**PROBLEM DETAILS**
All lines in the entries below that hold "convenient" make up the answer.

**EXERCISE INPUT**
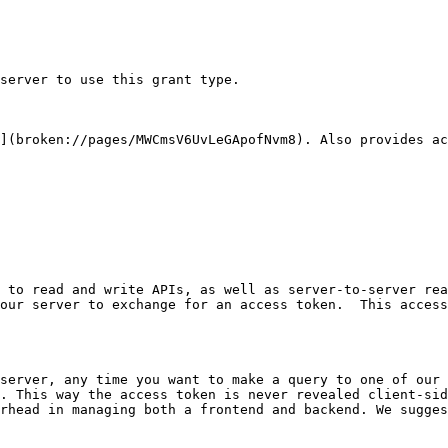
server to use this grant type.

](broken://pages/MWCmsV6UvLeGApofNvm8). Also provides ac
 to read and write APIs, as well as server-to-server rea
our server to exchange for an access token.  This access
server, any time you want to make a query to one of our 
. This way the access token is never revealed client-sid
rhead in managing both a frontend and backend. We sugges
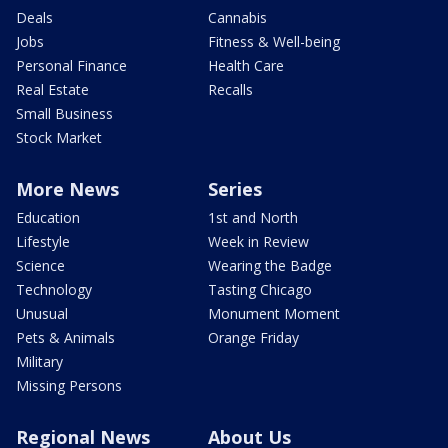
Deals
Cannabis
Jobs
Fitness & Well-being
Personal Finance
Health Care
Real Estate
Recalls
Small Business
Stock Market
More News
Series
Education
1st and North
Lifestyle
Week in Review
Science
Wearing the Badge
Technology
Tasting Chicago
Unusual
Monument Moment
Pets & Animals
Orange Friday
Military
Missing Persons
Regional News
About Us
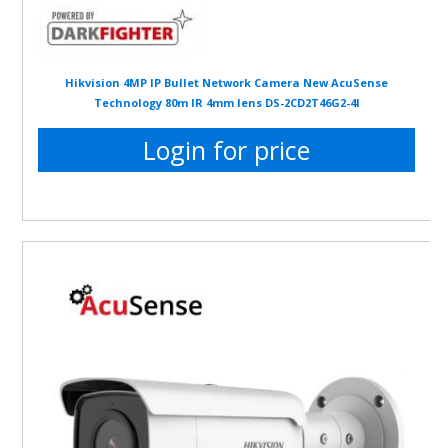
Hikvision 4MP IP Bullet Network Camera New AcuSense
Technology 80m IR 4mm lens DS-2CD2T46G2-4I
Login for price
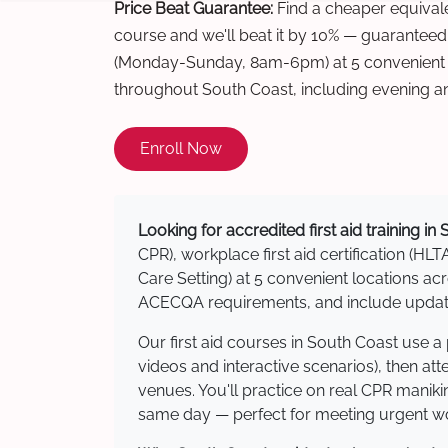
Price Beat Guarantee:
Find a cheaper equivalen
course and we'll beat it by 10% — guaranteed
(Monday-Sunday, 8am-6pm) at 5 convenient t
throughout South Coast, including evening a
Enroll Now
Looking for accredited first aid training in
CPR), workplace first aid certification (HLT
Care Setting) at 5 convenient locations 
ACECQA requirements, and include updated
Our first aid courses in South Coast use 
videos and interactive scenarios), then at
venues. You'll practice on real CPR manikin
same day — perfect for meeting urgent wor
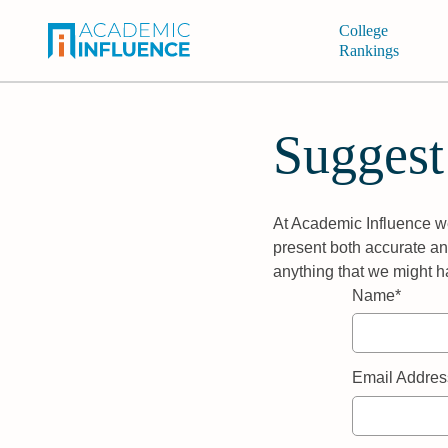
College
Rankings
Suggest
At Academic Influence we
present both accurate and
anything that we might h
Name*
Email Addres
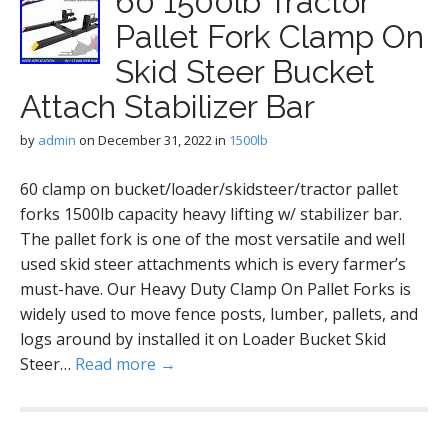
60 1500lb Tractor
Pallet Fork Clamp On
Skid Steer Bucket
Attach Stabilizer Bar
by
admin
on
December 31, 2022
in
1500lb
60 clamp on bucket/loader/skidsteer/tractor pallet
forks 1500lb capacity heavy lifting w/ stabilizer bar.
The pallet fork is one of the most versatile and well
used skid steer attachments which is every farmer’s
must-have. Our Heavy Duty Clamp On Pallet Forks is
widely used to move fence posts, lumber, pallets, and
logs around by installed it on Loader Bucket Skid
Steer…
Read more →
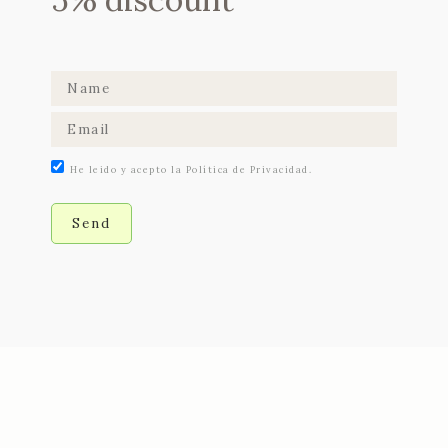
He leido y acepto la Política de Privacidad.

**ANSWER TO THIS EXERCISE**
(Monday-Sunday, 8am-6pm) at 5 convenient t
Care Setting) at 5 convenient locations 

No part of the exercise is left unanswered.